注意:以降の記述で物語・作品・登場人物に関する核心部分が明かされています。
目次 |
[編集] 内容
『ちびまる子ちゃん』の登場キャラクターのひとり永沢君を主人公におき、彼とその周りの人達の中学生活を描いている。舞台は清水市立桜中学校。中学生男子の行動を視点にした、ある意味さくらももこの観察眼が発揮された作品である。青年誌ならではのブラックユーモアや下ネタともとれるギャグが多く『ちびまる子ちゃん』とは違うテイストで楽しめる内容になっている。 『りぼん』1996年6月号で、永沢君が「主人公向きなのはこの僕さ。『永沢君』なんてぴったりじゃないかな」と言っている(「ちびまる子ちゃん」単行本では第14巻に収録)。

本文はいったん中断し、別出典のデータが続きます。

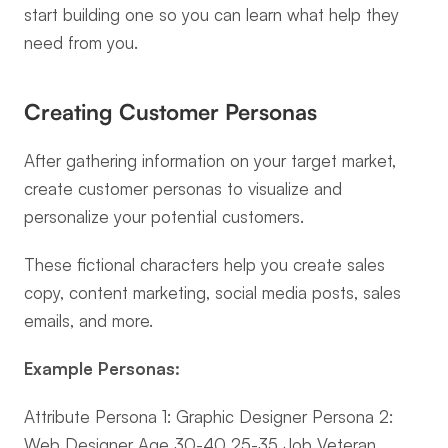
start building one so you can learn what help they 
need from you.
Creating Customer Personas
After gathering information on your target market, 
create customer personas to visualize and 
personalize your potential customers.
These fictional characters help you create sales 
copy, content marketing, social media posts, sales 
emails, and more.
Example Personas:
Attribute Persona 1: Graphic Designer Persona 2: 
Web Designer Age 30-40 25-35 Job Veteran 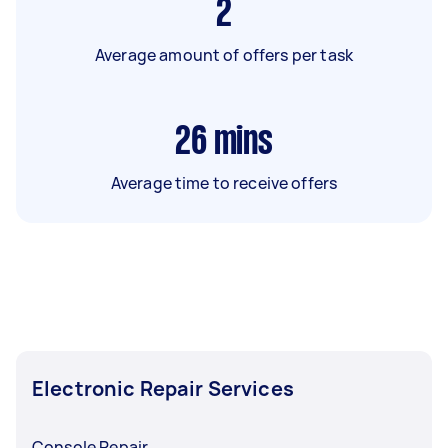
2
Average amount of offers per task
26
mins
Average time to receive offers
Electronic Repair Services
Console Repair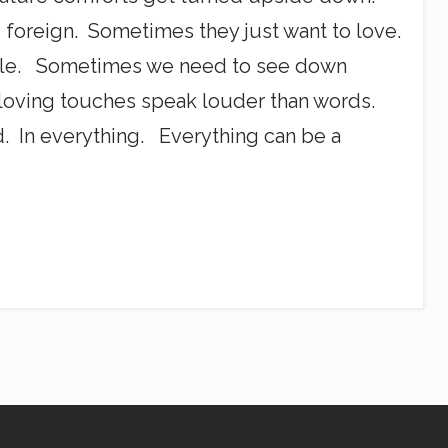
foreign. Sometimes they just want to love.
dle. Sometimes we need to see down
loving touches speak louder than words.
 In everything. Everything can be a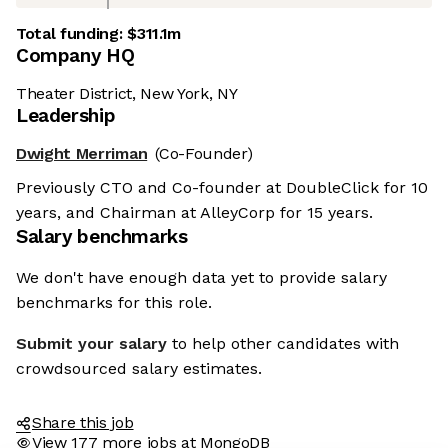
Total funding:
$311.1m
Company HQ
Theater District, New York, NY
Leadership
Dwight Merriman
(Co-Founder)
Previously CTO and Co-founder at DoubleClick for 10
years, and Chairman at AlleyCorp for 15 years.
Salary benchmarks
We don't have enough data yet to provide salary
benchmarks for this role.
Submit your salary
to help other candidates with
crowdsourced salary estimates.
Share this job
View 177 more jobs at MongoDB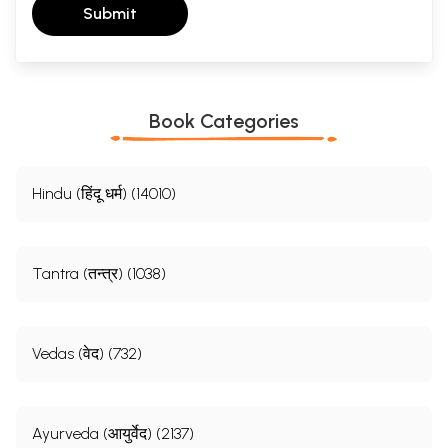
Submit
Book Categories
Hindu (हिंदू धर्म) (14010)
Tantra (तन्त्र) (1038)
Vedas (वेद) (732)
Ayurveda (आयुर्वेद) (2137)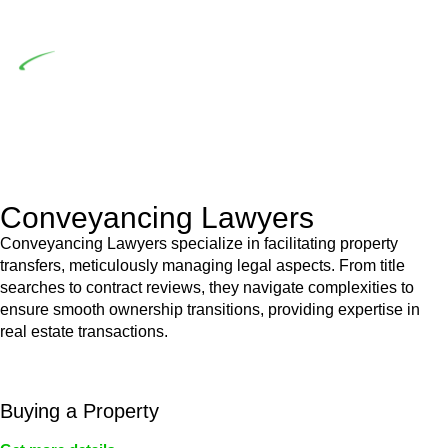
building work.
Depending on the scenario, such exemptions could be
advantageous for you. For instance, floor installations in a
unit, if not associated with any other work, do not fall under
residential building work and are thereby exempted from the
Act’s jurisdiction.
Conveyancing Lawyers
Conveyancing Lawyers specialize in facilitating property
transfers, meticulously managing legal aspects. From title
searches to contract reviews, they navigate complexities to
ensure smooth ownership transitions, providing expertise in
real estate transactions.
Buying a Property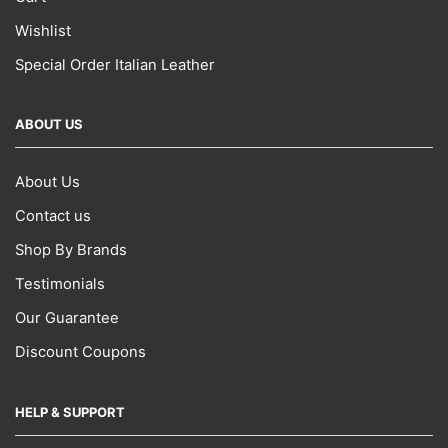
Wishlist
Special Order Italian Leather
ABOUT US
About Us
Contact us
Shop By Brands
Testimonials
Our Guarantee
Discount Coupons
HELP & SUPPORT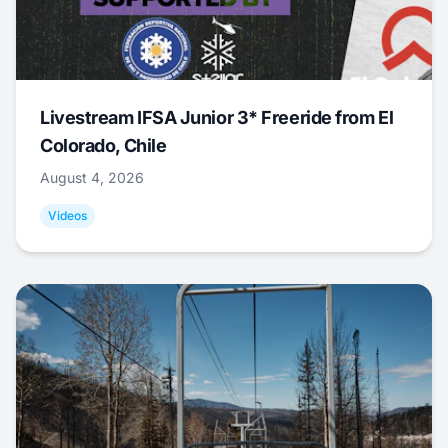
Livestream IFSA Junior 3* Freeride from El
Colorado, Chile
August 4, 2026
Videos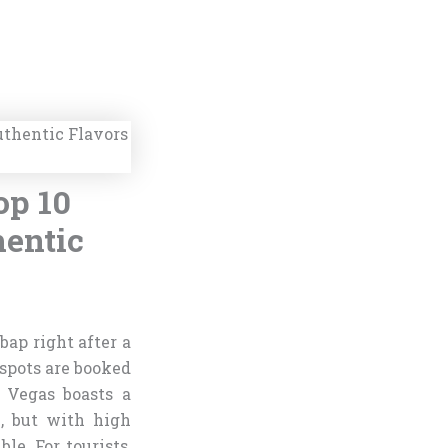
op 10
hentic
bap right after a
 spots are booked
s Vegas boasts a
, but with high
e. For tourists,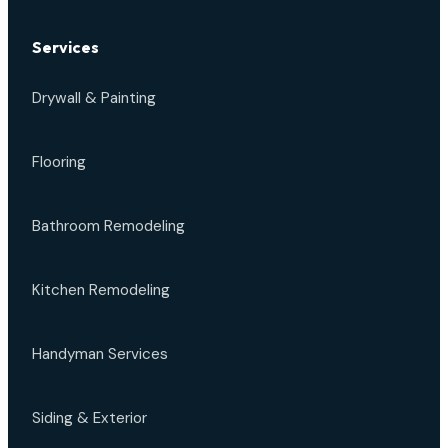
Services
Drywall & Painting
Flooring
Bathroom Remodeling
Kitchen Remodeling
Handyman Services
Siding & Exterior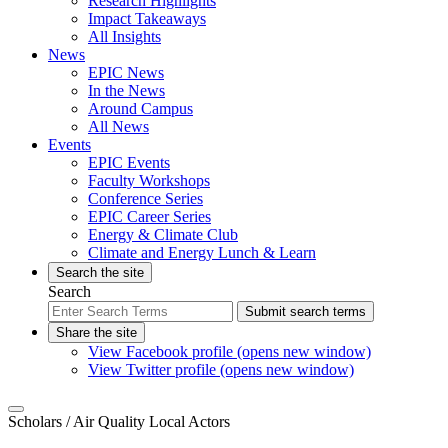
Research Highlights
Impact Takeaways
All Insights
News
EPIC News
In the News
Around Campus
All News
Events
EPIC Events
Faculty Workshops
Conference Series
EPIC Career Series
Energy & Climate Club
Climate and Energy Lunch & Learn
Search the site
Search
Submit search terms
Share the site
View Facebook profile (opens new window)
View Twitter profile (opens new window)
Scholars
/ Air Quality Local Actors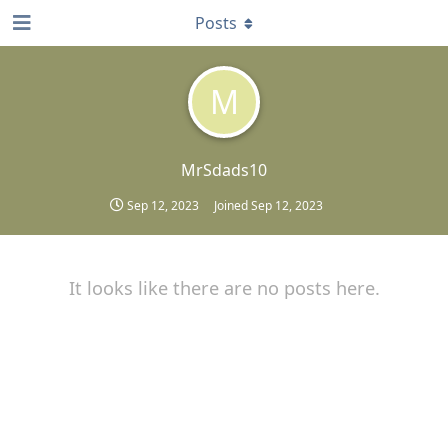
Posts
M
MrSdads10
Sep 12, 2023
Joined
Sep 12, 2023
It looks like there are no posts here.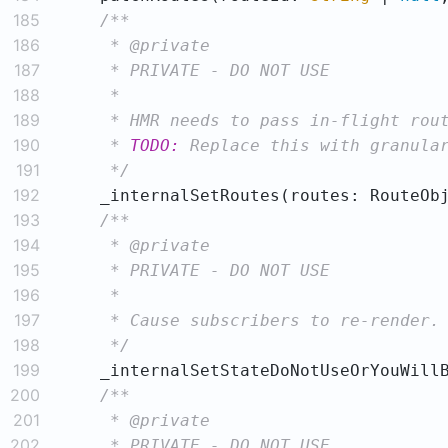
185
186
187
188
189
190
     * 
TODO:
191
     */
192
    _internalSetRoutes(routes: RouteOb
193
194
195
196
197
198
     */
199
    _internalSetStateDoNotUseOrYouWill
200
201
202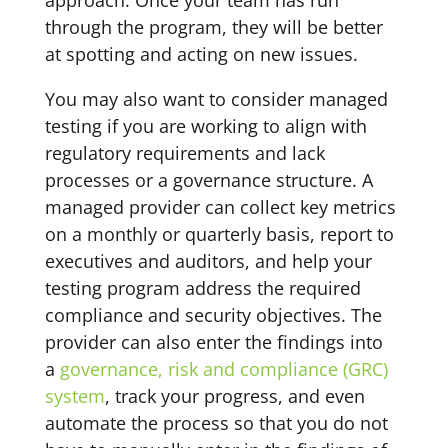
approach. Once your team has run
through the program, they will be better
at spotting and acting on new issues.
You may also want to consider managed
testing if you are working to align with
regulatory requirements and lack
processes or a governance structure. A
managed provider can collect key metrics
on a monthly or quarterly basis, report to
executives and auditors, and help your
testing program address the required
compliance and security objectives. The
provider can also enter the findings into
a
governance, risk and compliance (GRC)
system
, track your progress, and even
automate the process so that you do not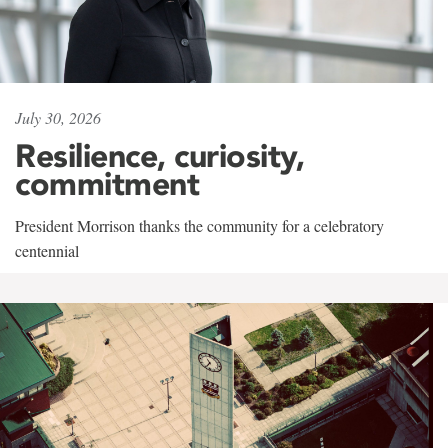
July 30, 2026
Resilience, curiosity,
commitment
President Morrison thanks the community for a celebratory
centennial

注意:以降の記述で物語・作品・登場人物に関する核心部分が明かされています。
[編集] 主な登場人物
『ちびまる子ちゃん』では下の名前があるものもいるが、『永沢君』では設定されていないため名字のみの場合が多い。
[編集] 『ちびまる子ちゃん』からのキャラ
- 永沢君
- この漫画の主人公。タマネギ頭サイズの小さな学生帽を着用。たろうという弟がいる(もちろん弟もタマネギ頭)。ものすごい毒舌であり、結構嫌な性格をしている。ハガキのペンネームは「キンタマネギ男」である。過去に自分の家が火事になり、火がトラウマになっていたが、よその家が火事になろうが冷静でいられることに気付くため、克服している。城ヶ崎姫子に好かれていることにはもちろん気付いておらず、姫子のことは好きじゃないらしい。むしろ、「もう少し美人がいいんだ」と本人の口から言っている。しかし修学旅行以来、野口のことが気になっている。体重は43キロ。最終話(第18話)で志望校に落ち、第二志望の高校に行くことになり、藤木と小杉とは違う高校に行くことになる。おまけに永沢君が行く高校には倉田、川口、ゲヘ、カツヤンと今まで自分があざ笑っていた連中ばかりである。なお、永沢君が受験したのは商業高校である。
- 藤木しげる
- 永沢君とは小3の頃から仲良し。基本的にいい奴だが、実はその裏には卑怯な性格が隠れている。もっとも顔つきから卑怯そうだと他人に言われることもあるらしい。だが、かなりのハガキ職人でもある(ペンネームは「キジフ・ゲルーシ」)。本人は笹山かずこのことが好きだったが、修学旅行以来いっしょの班だった堀こずえのことが気になっている。最終話で永沢君が第一志望校に落ちてしまったため、彼とはいっしょの高校に行けなくなるが、小杉とは同じ高校である。
- 花輪君
- お金持ちの家の息子。勉強は出来るらしい。相変わらずヒデじいが送り迎えをしている。堀こずえに好意を持っている。
- ヒデじい
- 第12話に登場。放課後に花輪君のゲタ箱の中のチョコレートの山を持って帰ってくれと頼まれる。ラストで永沢君のゲタ箱にチョコレートを入れたのはヒデじいと永沢君に勘違いされる(本当は城ヶ崎姫子)。
- 冬田さん
- 「永沢君」ではたった1コマ(第10話)しか登場していない。
- たろう
- 第1話に登場。永沢君の弟。家が火事のときはまだ赤ん坊だった。兄と同じくタマネギ頭が特徴的だが、兄よりは純真な性格らしい。
- 永沢の母
- 第1話から登場。口うるさい所があるが、息子の成長を感じて「さびしいもんだねぇ」と涙を流す感傷的な一面も見せる。
- 永沢の父
- 第1話しか登場していない。タマネギ頭である。
[編集] 回想シーン(第8話:火事の記憶)のみ
- まる子
- 『ちびまる子ちゃん』の主人公だが、この漫画では回想シーン(2コマ)しか登場していない。家が火事になった永沢君を励ました。
- たまちゃん
- まる子とは仲良し。彼女も回想シーン(2コマ)しか登場していない。家が火事になった永沢君を励ました。
- はまじ
- 回想シーン(2コマ)しか登場していない。家が火事になった永沢君を励ました。
[編集] 『永沢君』から後に『ちびまる子ちゃん』にレギュラー出演するキャラ
- 小杉
- 体重が86キロあり、愚鈍な性格をしている。永沢君とは小3のときから同じクラスにいたことになっているが、仲良くなったのは中学の頃からである。本人は永沢君の性格が気に入らないらしい。一度もてたいためにやせようとしたことがあるが結局はやせていない。
- 城ヶ崎姫子
- 第10話から登場。ハンサムな父とすてきな母から生まれたお嬢様風な女子。成績優秀で何でもこなす美少女だが、学校のマドンナ的存在ながら下衆で不細工な永沢に肉体を汚されることを心では望んでいるという、少しアブないマゾヒストな面を持っている。その上永沢からは嫌われ見下されており、結局結ばれることはなかった。高レベルの高校に行けたのに永沢の志望校に落として受験するという行為にまで及ぶが、永沢本人はその高校を落ちる。その時の口ぶりからして他の学校は受験していなかった様子である。
- 野口
- 第15話から登場。根っから底から暗い性格だが、実はかなりのお笑い好き。だが、成績はかなり良く大抵の事はそつなくこなす。英語が堪能。まる子との仲が続いていることになっている。修学旅行以来、平井君のことが気になっている。
- 初登場(1994年8月)の時はクラスの暗い女子でお笑い好きということは語られてなかった。『ちびまる子ちゃん』初登場(1994年11月)の時、まる子が野口はお笑い好きなのではということに気づくが、同時期のこの作品でも永沢が気づく。
- ラジオが好きという「ちびまる子ちゃん」での設定は失われておらず、修学旅行にもラジオを持ってきて、関西のローカルのラジオを聴いていた。
[編集] 『永沢君』のみのキャラ
- 堀こずえ
- 永沢君も認めるほどの清楚な美人。野口と仲が良い(「のぐちん」とあだ名で呼ぶほど)。花輪のことが好きだが修学旅行以来、藤木のことが気になっている。
- 平井
- 第3話から登場。不良。シンナーや煙草も平気でしている。永沢君も憧れるほどの本物の不良である。実は堀こずえのことが好き。別作品の『コジコジ』では一話だけ登場している(本名は平井やすあきと判明している)。卒業後、就職した。
- 倉田
- 一人前に眼鏡をかけているが頭は悪く暗記が苦手(先生に眼鏡はゴミ箱に捨てろと言われるほど)。また、小杉よりも何十倍も愚鈍である。
- 川口
- 倉田とは仲良し。
- ゲヘ
- いつも「ゲヘゲヘ」と笑うスケベな男。カツヤンとは仲良し。案外照れ屋である。
- カツヤン
- ゲヘと仲が良い。意外と勘が鋭い。単行本には書き下ろしの「ゲヘとカツヤン」なる作品が掲載されていた。